### WORK TO BE COMPLETED
Count every line below that contains "مشروعك", then state the total with no other output.

Entries taken from a collection
- Opening Delimiter -
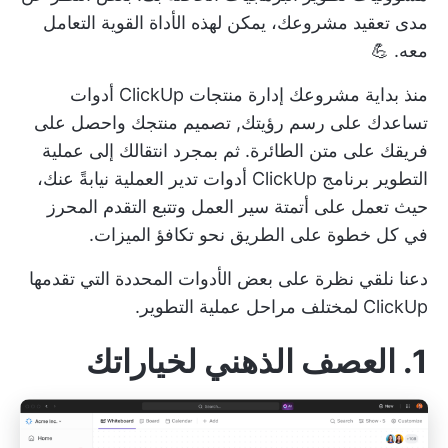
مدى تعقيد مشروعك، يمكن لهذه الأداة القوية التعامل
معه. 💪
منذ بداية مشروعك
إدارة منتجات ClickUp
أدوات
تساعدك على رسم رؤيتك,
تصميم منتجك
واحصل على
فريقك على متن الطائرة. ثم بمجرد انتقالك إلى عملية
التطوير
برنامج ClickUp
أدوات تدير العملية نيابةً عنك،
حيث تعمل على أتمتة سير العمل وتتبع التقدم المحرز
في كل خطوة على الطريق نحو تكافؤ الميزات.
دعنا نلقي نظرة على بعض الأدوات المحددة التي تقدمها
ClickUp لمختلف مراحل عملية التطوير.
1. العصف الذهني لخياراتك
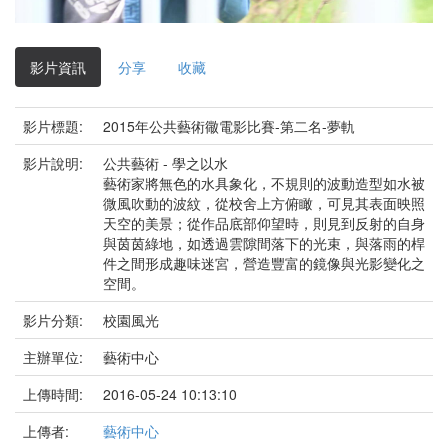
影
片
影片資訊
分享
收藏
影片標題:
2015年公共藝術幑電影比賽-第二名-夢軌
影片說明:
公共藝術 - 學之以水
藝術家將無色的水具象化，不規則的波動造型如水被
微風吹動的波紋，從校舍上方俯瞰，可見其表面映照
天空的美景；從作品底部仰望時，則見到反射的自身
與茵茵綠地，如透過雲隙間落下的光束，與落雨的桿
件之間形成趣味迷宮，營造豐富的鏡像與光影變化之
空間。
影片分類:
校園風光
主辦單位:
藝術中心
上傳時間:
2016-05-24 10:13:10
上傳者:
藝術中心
- Closing Delimiter -
- Opening Delimiter -
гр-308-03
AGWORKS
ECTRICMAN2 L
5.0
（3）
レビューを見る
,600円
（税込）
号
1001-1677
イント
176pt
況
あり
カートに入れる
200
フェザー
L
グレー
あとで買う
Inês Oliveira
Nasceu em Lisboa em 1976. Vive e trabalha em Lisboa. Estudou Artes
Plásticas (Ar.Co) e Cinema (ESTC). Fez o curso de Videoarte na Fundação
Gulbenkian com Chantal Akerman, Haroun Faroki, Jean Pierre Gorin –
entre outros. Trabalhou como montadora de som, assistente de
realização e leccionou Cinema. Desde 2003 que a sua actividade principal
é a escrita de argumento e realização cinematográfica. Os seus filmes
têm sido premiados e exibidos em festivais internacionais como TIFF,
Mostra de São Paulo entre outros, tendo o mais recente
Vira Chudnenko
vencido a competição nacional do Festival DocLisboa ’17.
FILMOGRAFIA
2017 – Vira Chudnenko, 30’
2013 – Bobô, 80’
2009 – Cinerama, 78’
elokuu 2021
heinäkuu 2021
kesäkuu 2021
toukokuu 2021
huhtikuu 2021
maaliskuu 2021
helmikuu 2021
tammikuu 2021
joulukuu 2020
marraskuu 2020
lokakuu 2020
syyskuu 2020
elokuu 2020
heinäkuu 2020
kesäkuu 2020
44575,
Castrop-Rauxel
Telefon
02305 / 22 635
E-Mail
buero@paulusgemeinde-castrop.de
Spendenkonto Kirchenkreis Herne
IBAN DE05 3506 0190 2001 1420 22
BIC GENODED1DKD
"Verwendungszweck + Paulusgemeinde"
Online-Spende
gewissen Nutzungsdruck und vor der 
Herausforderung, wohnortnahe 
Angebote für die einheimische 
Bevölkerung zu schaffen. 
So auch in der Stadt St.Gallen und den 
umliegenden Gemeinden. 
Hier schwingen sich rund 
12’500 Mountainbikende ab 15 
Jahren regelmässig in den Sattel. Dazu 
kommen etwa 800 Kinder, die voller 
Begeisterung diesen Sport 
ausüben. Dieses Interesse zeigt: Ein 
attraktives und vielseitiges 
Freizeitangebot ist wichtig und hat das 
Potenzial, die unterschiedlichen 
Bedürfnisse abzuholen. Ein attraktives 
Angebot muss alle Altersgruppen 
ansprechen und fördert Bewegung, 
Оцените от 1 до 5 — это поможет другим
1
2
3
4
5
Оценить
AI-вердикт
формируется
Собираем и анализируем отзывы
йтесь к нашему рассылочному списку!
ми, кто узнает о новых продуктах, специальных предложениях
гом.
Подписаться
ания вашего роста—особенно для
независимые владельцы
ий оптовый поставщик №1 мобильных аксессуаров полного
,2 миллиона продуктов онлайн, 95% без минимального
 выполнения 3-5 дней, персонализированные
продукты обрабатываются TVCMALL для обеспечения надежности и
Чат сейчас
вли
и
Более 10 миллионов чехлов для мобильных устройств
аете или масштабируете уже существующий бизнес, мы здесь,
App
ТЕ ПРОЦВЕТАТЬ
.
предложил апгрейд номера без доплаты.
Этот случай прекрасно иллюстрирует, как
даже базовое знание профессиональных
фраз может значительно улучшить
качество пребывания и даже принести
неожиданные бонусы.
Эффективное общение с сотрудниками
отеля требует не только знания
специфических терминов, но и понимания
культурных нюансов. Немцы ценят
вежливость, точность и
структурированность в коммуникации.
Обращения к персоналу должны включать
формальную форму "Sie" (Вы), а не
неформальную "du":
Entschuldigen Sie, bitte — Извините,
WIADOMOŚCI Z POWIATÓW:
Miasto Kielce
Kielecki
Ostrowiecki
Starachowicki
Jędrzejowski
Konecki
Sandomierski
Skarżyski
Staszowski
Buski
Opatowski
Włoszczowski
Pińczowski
- Closing Delimiter -
- Opening Delimiter -
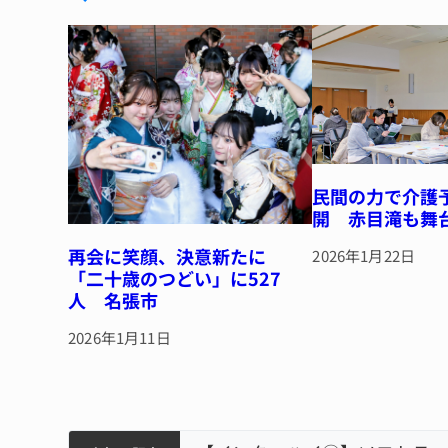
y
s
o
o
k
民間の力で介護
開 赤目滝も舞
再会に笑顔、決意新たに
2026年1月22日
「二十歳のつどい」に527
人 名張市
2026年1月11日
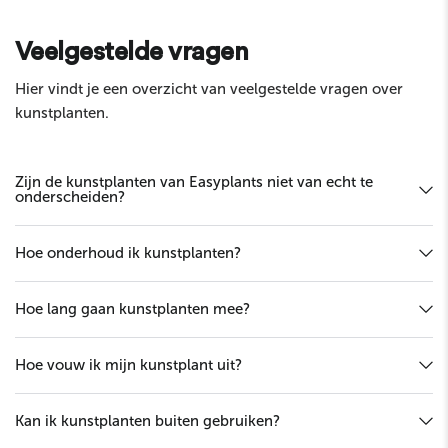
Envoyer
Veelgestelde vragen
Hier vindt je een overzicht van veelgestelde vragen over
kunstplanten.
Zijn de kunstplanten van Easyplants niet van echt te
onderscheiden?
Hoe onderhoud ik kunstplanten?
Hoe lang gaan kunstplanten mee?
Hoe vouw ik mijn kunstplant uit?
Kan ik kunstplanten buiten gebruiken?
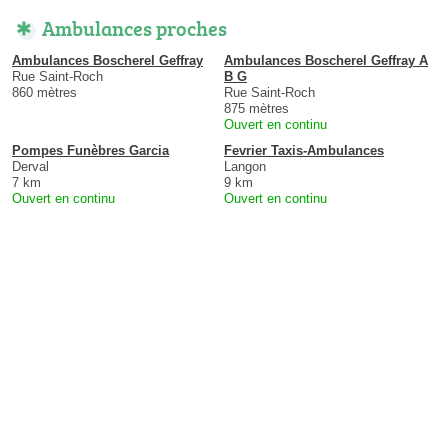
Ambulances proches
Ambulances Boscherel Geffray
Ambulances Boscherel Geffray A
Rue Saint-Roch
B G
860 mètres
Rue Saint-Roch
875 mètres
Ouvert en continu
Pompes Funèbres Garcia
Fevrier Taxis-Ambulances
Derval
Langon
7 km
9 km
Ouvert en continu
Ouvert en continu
- Closing Delimiter -
### WRITTEN RESPONSE
2